Muskelverkürzung
Muskelverkürzung (muscle shortening), hier ist nicht die Verkürzung bei isotonischer Muskelkontraktion gemeint, sondern eine bestimmte Veränderung der Grundspannung (Tonus) des Muskels bis zur schmerzhaften Dauerspannung, die durch eine reflektorische Dauererregung aufrechterhalten wird (→Muskelspindel). Im Extremfall führt sie zu schmerzhaften Fehlhaltungen und Bewegungseinschränkungen (Muskelkontraktur). Bei der Auswahl sportlicher Übungen sind die unterschiedlichen Muskelstrukturen zu beachten. So wird zwischen plastischem Tonus (vorwiegend bei glatter Muskulatur) und kontraktilem Tonus (ausschließlich Skelettmuskulatur) unterschieden. Die tonische Skelettmuskulatur (Haltemuskulatur) ist gegenüber der phasischen Muskulatur (Bewegungsmuskulatur) besser durchblutet, ausdauernder und schwächt langsamer ab, neigt aber zur Verkürzung (s. Tab.). Verkürzte Muskulatur verstärkt das Verletzungsrisiko, verschlechtert die Koordination, hat negativen Einfluss auf die Kraft, auf die Körperstatik und Körperhaltung (Bolz, 2006). →Dysbalancen, muskuläre, →Funktionskreise, →Stiffness
Beispiel: Häufig werden bei Rumpfhebungen zur Kräftigung der Bauchmuskulatur noch die Füße fixiert. Dadurch erfährt aber der bereits zur Verkürzung neigende Lenden-Darmbeinmuskel eine weitere Verkürzung. Das Gegenteil wird erreicht.
Fälschlicherweise werden in der Literatur die Begriffe Fähigkeit zu dehnen und Muskellänge synonym verwendet. Die Dehnfähigkeit beschreibt, wie sehr Ursprung und Ansatz eines Muskels voneinander getrennt werden können. Muskellänge bezeichnet die physiologische funktionelle Länge eines Muskels, die durch den Winkel der Gelenkstellung bzw. den Abstand vom Ursprung zum Ansatz definiert ist, bei welchen sich Aktin– und Myosin-Komplex optimal überschneiden, was die Hervorbringung eines maximalen Drehmoments ermöglicht (Zahnd 2004).
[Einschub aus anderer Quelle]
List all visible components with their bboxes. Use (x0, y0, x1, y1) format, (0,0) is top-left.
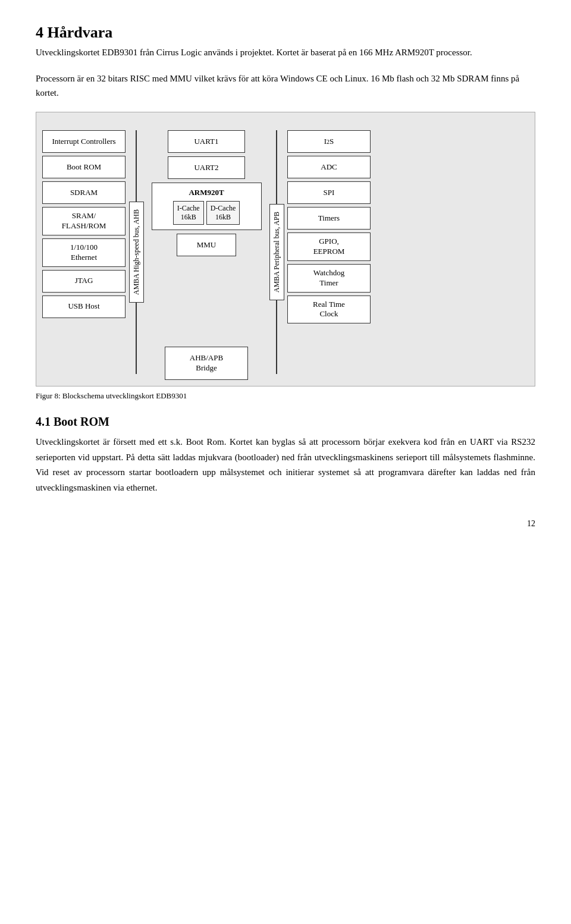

Exkurs: Lange Zeit wurde geleugnet, dass sich ein Muskel auch strukturell verkürzen könne: „Die strukturelle Länge eines Muskels per se ist immer gleich, denn eine Veränderung der Anzahl und Länge der Sarkomere in Serienschaltung konnte in vivo beim Menschen bisher nicht nachgewiesen werden“ (Moosburger s.u.). Die Verkürzung (besser Unbeweglichkeit) ist aber einer Kombination neurophysiologischer und struktureller Effekte geschuldet. Zum einen bietet das Muskelgewebe an sich einen Widerstand, zum anderen spielt aber auch das ihn umgebende und allgegenwärtige Bindegewebe eine Rolle. Im Gegensatz zum Muskelgewebe kann dieses nämlich verkürzen, „verkleben“, Fasern vermehren (fibrotisieren) und weitere strukturelle Veränderungen (Heymann & Stecco, 2016) aufweisen, die das Gleiten der Strukturen bzw. eine Dehnung des Gewebes selbstverständlich erschweren. (https://www.elementary-motion.de/2017/01/03/mythos-muskelverkuerzung-ueber-stretching-und-beweglichkeit – Zugriff 24.11.20). Verschiedene Studien zeigen auch, dass sich Muskeln an die Arbeitslänge, in der sie die überwiegende Zeit gehalten werden und Arbeit verrichten, anpassen (Gewohnheitshaltung). Diskutiert wird besonders über den Einfluss von Dehnen auf Muskelverkürzung. „Die Vorstellung, dass ein Muskel „verkürzen“ würde, wenn er nicht regelmäßig gedehnt wird, ist falsch. Ebenso wenig lässt sich eine „Muskelverkürzung“ durch Dehnen beheben. Vielmehr gilt es, muskuläre Dysbalancen im Sinne von Kraftdefiziten und ungleichen Ruhespannungen zu beheben und Agonist/Antagonist über einen möglichst großen ROM (range of motion = Bewegungsumfang) arbeiten zu lassen.“ (www.dr-moosburger.at/pub/pub046.pdf). Allerdings konnte Williams (1990) bei Mäusen nachweisen, dass nach einer Dehnung über 30 Minuten (!) Muskelverkürzungen behoben werden konnten. Welcher Arbeitgeber billigt diesen Zeitaufwand? Besser scheint doch bei einseitiger Körperhaltung wiederholt die Position zu wechseln.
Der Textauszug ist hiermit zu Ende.